The 30th Michigan Environmental Justice Summit honors activist progress
The School for Environment and Sustainability hosted its annual Michigan Environmental Justice Summit on Thursday. About 700 students, faculty and Ann Arbor residents gathered in the Rackham Auditorium to honor the 30th Anniversary of the “Incidence of Environmental Hazards Conference,” the 1990 conference that sparked high-level government meetings and contributed to the formation of an Environmental Protection Agency special task force under the Clinton administration.
The panelists on the National Panel of EJ Game Changers began by recognizing and celebrating the progress that environmental justice has made over time. While the movement first gained traction in 1982 through an Black community’s protest against a local waste landfill, it has now been expanded nationwide as more marginalized communities began to fight for their environmental rights.
Panelist Charles Lee, a senior policy adviser at the EPA, mentioned that the issue of environmental justice did not have a name when he first started working, but as communities have empowered themselves, real changes have been made and more scholarly work has been produced in the area.
Beverly Wright, panelist and founder of the Deep South Center for Environmental Justice, also commented on how advocates and scholars have sparked policy changes that aid communities nationwide.
“If you think nothing has changed, this is light years in terms of the difference between the way we interact with government,” Wright said. “We literally had to lock EPA people in a room to listen to us. It was tough.”
Wright recounted how she first made a connection between justice and activism when she first witnessed the effects of local pollution on Black communities and pointed to racial segregation as one of the causes of such suffering.
“Why are we the only ones living fence line with these (chemical plants)? That’s when I made the justice connection,” Wright said. “I was always upset, but then I got angry.”
The panelists said some environmental activists failed to identify the racial and social facets of their movement. Rhiana Gunn-Wright, panelist and a lead architect of the Green New Deal, remarked on the prevalence of such a norm during her experience working on the Green New Deal.
“I started truly seeing how much people wanted to combat the climate crisis without ever touching justice,” Gunn-Wright said. “And I didn’t realize that that tendency was so deep.”
In an interview with The Daily, SEAS professor Paul Mohai, an organizer of the 1990 conference, gave the opening remarks for the panel, discussed how while the first conference 30 years ago focused on bringing attention to the issue, the current conference does more to examine the disproportionate health effects between different communities.
Robert Bullard, known as the “Father of Environmental Justice,” expressed his confidence in students as changemakers in the future and expanded on the focusing on inequalities in environment justice to The Daily.
“This country is segregated, and so is pollution,” Bullard said. “What we have been fighting for in environmental justice is to make sure that no community is disproportionately impacted by pollution.”
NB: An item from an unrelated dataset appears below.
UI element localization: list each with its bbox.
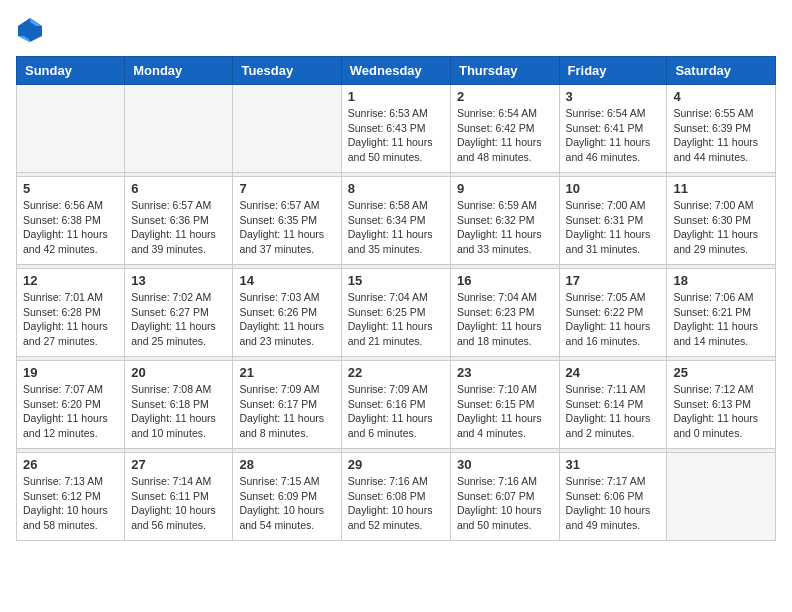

Michelle Martinez, who served as the moderator for the panel, touched on her work as an activist and highlighted the importance of action to The Daily.
“Communities make change. Communities change laws. Mobilizations change laws,” Martinez said. “The big things that happen in the United States all were because of people, not because somebody in the capital had a good idea.”
After the talk, Rackham student Stephanie Szemetylo expressed her enthusiasm to integrate more about sustainability into her own discipline.
“It was energizing to see the connectivity between the different panelists, the embeddedness of the field,” Szemetylo said. “Hopefully I can bring design into that environmental justice space.”